Similarly, in terms of non-mining full node, as the main function is to 
fully-validate all applicable rules on the network, any consensus change is a 
hardfork for this particular function. However, a technical SF would have much 
lower hardfork-ness than a HF, as a border node is everything needed in a SF. 
Just consider a company has some difficult-to-upgrade software that depends on 
Bitcoin Core 0.8. Using a 0.13.1+ boarder node will make sure they will always 
follow the latest rules. In case of a HF, they have no choice but to upgrade 
the backend system.

So we may use the costs of running a boarder node to further define the 
hardfork-ness of SFs, and it comes to the additional resources needed:

1. Things like BIP34, 65, 66, and CSV involves trivial resources use so they 
have lowest hardfork-ness.

2. Segwit is higher because of increased block size.

3. Extension block has very high hardfork-ness as people may not have enough 
resources to run a boarder node.

* Fully validating wallets

In terms of the wallet function in full node, without considering the issues of 
validation, the hardfork-ness could be ranked as below:

1. BIP34, 65, 66, CSV, segwit all have no hardfork-ness for wallets. 
Non-upgraded wallets will work exactly in the same way as before. Users won’t 
notice any change at all. (In some cases they may not see a new tx until it has 
1 confirmation, but this is a mild issue and 0-conf is unsafe anyway)
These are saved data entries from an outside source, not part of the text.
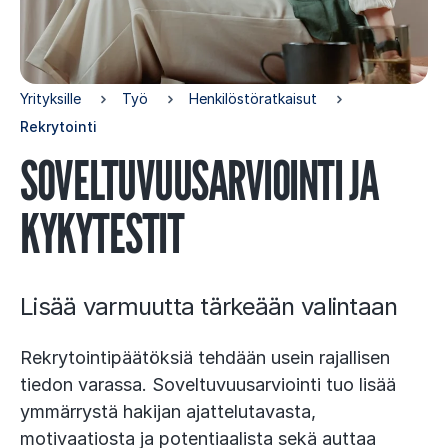
Yrityksille
Työ
Henkilöstöratkaisut
Rekrytointi
SO­VEL­TU­VUUSAR­VIOIN­TI JA
KY­KY­TES­TIT
Lisää varmuutta tärkeään valintaan
Rekrytointipäätöksiä tehdään usein rajallisen
tiedon varassa. Soveltuvuusarviointi tuo lisää
ymmärrystä hakijan ajattelutavasta,
motivaatiosta ja potentiaalista sekä auttaa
2. Extension block, as presented in my January post ( 
https://lists.linuxfoundation.org/pipermail/bitcoin-dev/2017-January/013490.html
 
<https://lists.linuxfoundation.org/pipermail/bitcoin-dev/2017-January/013490.html>
 ), has higher hardfork-ness, as users of legacy wallets may find it difficult 
to receive payments from upgraded wallet. However, once they got paid, the user 
experience is same as before

3. Another extension block proposal ( 
https://github.com/tothemoon-org/extension-blocks 
<https://github.com/tothemoon-org/extension-blocks> ) has very high 
hardfork-ness for wallets, as legacy wallets will frequently and suddenly find 
that incoming and outgoing txs becoming invalid, and need to sign the 
invalidated txs again, even no one is trying to double spend.

4. Hardfork rule changes have highest hardfork-ness for full node wallets

I’ll explain the issues with extension block in a separate post in details

* Real SPV wallet

The SPV wallets as proposed by Satoshi should have the ability to fully 
validate the rules when needed, so they could be somehow seen as fully 
validating wallets. So far, real SPV wallet is just vapourware.
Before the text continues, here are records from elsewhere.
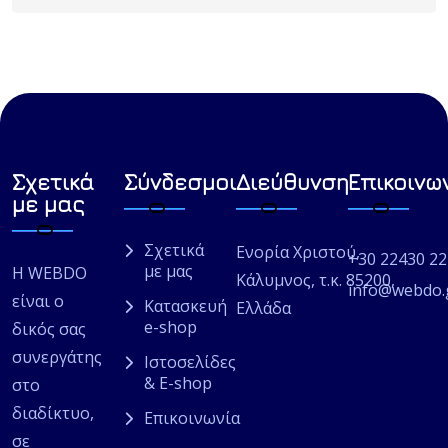
Σχετικά
Σύνδεσμοι
Διεύθυνση
Επικοινω
με μας
Σχετικά
Ενορία Χριστού,
+30 22430 2
με μας
Η WEBDO
Κάλυμνος, τ.κ. 85200,
info@webdo.
είναι ο
Κατασκευή
Ελλάδα
e-shop
δικός σας
συνεργάτης
Ιστοσελίδες
& E-shop
στο
διαδίκτυο,
Επικοινωνία
σε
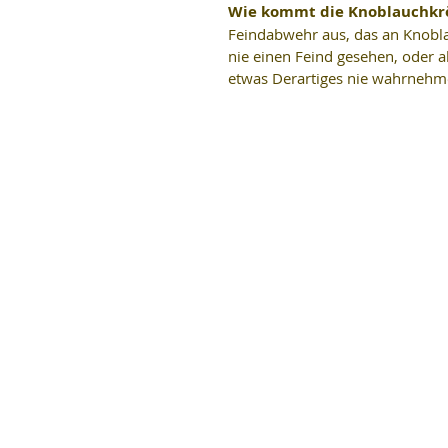
Wie kommt die Knoblauchkr
Feindabwehr aus, das an Knobla
nie einen Feind gesehen, oder a
etwas Derartiges nie wahrnehm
* Fake SPV wallet, aka light wallet

All the so-called SPV wallets we have today are fake SPV according to 
whitepaper definition. Since they validate nothing, the hardfork-ness profile 
is very different:

1. BIP34, 65, 66, CSV, segwit has no hardfork-ness for light wallets. Block 
size HF proposals (BIP10x) and Bitcoin Unlimited also have no hardfork-ness 
(superficially, but not philosophically). Along the same line, even an 
inflation hardfork has no hardfork-ness for light wallets.

2. Extension block has the same kind of hardfork-ness issue as I mentioned.

3. HFs that deliberately breaks light wallets, such as spoonnet, is a complete 
hardfork.

While some people try to leverage weakness of light wallets, the inability to 
validate any important rules like block size, double spending, and inflation is 
a serious vulnerability.

===========

Before I finish, I’d also like to analyse some other interesting cases.

1. Soft-hardfork: which requires miners to mine empty blocks with 0 reward, and 
put the tx merkle tree in the legacy coinbase (e.g. 
https://github.com/luke-jr/bips/blob/bip-mmhf/bip-mmhf.mediawiki 
<https://github.com/luke-jr/bips/blob/bip-mmhf/bip-mmhf.mediawiki> ). This 
allows most hardfork-ing changes including block size and inflation. In terms 
of block validity this is a softfork. But with the definition I presented, 
soft-hardforks are clearly hardforks for every practical purposes.

2. On-chain KYC, blacklist, account freezing: technically softforks, but all 
are very disruptive hardforks in terms of user experience.

3. Lightning network and side chains are not consensus rule changes, and they 
could provide new features without any hardfork-ness.